* Directions for this task
Give again, word for word, every line below from the one that has "Ingresa tu código." through the one that has "Allow all cookies", both included, and no others.
────────────────────────────────────────
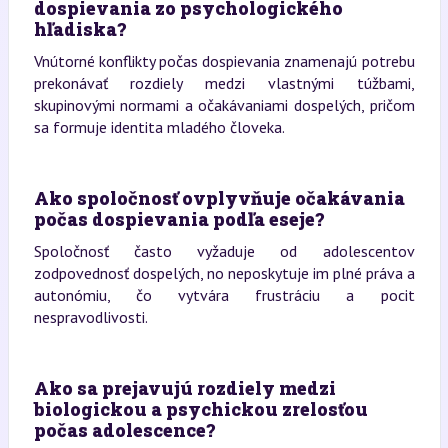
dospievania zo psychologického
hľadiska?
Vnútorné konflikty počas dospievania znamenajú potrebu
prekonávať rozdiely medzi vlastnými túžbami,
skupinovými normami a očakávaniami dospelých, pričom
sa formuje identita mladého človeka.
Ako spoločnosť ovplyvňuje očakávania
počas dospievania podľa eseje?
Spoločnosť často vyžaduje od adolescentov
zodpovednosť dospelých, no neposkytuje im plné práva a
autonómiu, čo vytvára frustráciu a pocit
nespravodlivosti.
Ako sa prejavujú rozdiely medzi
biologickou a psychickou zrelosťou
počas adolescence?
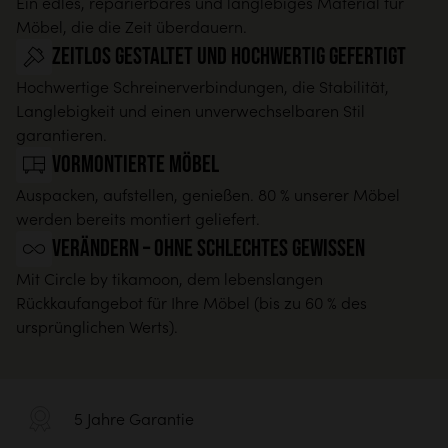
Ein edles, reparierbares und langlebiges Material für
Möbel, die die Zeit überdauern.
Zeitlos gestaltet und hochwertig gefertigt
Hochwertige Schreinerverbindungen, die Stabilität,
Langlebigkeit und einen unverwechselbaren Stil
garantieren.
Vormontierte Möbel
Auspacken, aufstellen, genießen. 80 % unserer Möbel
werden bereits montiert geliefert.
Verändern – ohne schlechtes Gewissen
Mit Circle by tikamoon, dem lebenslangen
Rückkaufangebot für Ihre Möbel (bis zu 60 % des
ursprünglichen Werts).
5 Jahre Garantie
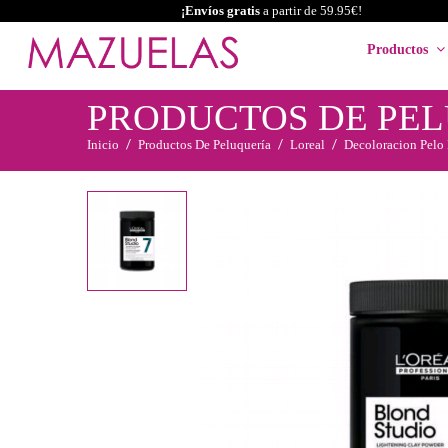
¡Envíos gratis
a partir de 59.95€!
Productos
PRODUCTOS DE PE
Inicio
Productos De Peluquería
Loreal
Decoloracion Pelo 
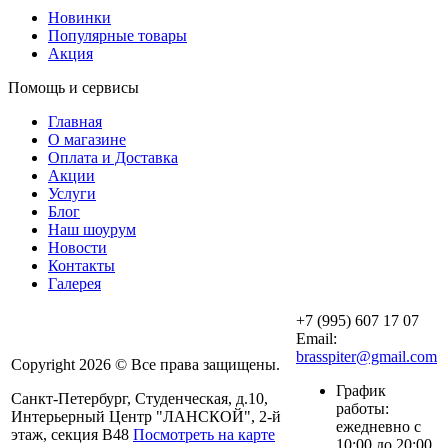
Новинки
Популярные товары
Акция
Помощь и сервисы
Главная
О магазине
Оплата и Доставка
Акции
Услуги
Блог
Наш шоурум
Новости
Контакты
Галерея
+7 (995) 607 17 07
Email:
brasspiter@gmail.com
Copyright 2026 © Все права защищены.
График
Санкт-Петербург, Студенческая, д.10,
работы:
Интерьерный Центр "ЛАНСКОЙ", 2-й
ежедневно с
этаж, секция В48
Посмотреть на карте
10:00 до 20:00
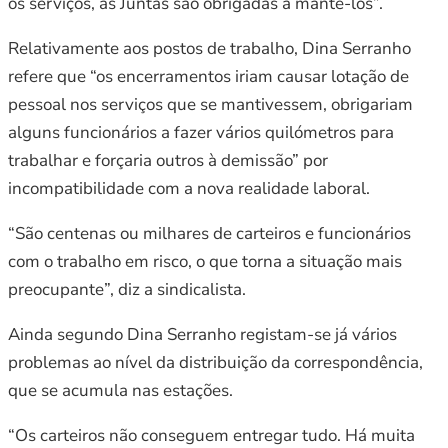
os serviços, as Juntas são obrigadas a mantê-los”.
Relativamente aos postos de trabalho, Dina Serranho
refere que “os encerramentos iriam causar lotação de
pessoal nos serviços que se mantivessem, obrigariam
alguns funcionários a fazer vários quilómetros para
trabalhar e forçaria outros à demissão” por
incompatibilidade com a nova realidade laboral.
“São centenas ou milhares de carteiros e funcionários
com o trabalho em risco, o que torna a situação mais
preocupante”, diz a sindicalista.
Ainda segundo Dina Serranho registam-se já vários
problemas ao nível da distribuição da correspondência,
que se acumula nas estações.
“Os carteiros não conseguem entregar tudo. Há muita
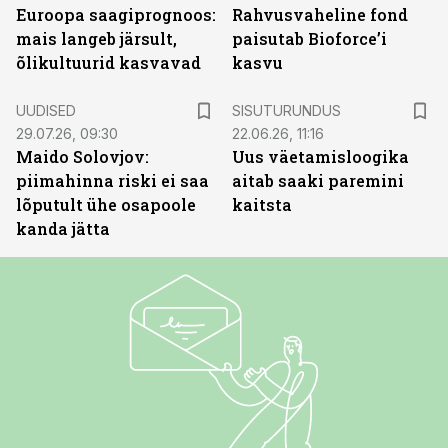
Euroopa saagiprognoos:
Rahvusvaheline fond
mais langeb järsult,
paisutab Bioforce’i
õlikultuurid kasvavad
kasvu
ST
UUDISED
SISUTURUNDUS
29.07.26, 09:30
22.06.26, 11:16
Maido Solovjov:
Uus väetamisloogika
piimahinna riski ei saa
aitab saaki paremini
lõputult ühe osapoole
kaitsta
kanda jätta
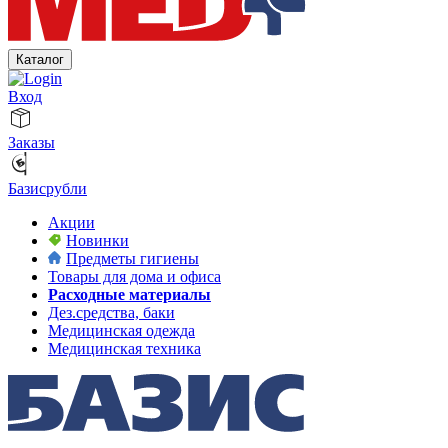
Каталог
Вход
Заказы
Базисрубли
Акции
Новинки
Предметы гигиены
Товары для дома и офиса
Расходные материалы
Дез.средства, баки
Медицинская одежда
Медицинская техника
────────────────────────────────────────
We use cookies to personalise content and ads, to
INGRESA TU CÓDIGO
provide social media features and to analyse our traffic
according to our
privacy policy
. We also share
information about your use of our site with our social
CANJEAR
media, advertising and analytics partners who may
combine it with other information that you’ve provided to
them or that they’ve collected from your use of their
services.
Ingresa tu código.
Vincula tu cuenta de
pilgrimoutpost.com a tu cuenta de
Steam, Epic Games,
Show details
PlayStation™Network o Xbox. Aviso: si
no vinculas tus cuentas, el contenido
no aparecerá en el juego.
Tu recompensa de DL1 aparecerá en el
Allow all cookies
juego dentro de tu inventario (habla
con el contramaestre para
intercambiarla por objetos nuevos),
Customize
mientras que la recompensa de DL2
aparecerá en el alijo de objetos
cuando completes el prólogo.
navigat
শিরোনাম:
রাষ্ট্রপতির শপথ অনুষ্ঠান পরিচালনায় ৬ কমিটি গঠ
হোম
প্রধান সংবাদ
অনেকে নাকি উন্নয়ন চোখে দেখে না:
────────────────────────────────────────
* Exercise result
Ingresa tu código.
Vincula tu cuenta de
pilgrimoutpost.com a tu cuenta de
Steam, Epic Games,
Show details
PlayStation™Network o Xbox. Aviso: si
no vinculas tus cuentas, el contenido
no aparecerá en el juego.
Tu recompensa de DL1 aparecerá en el
Allow all cookies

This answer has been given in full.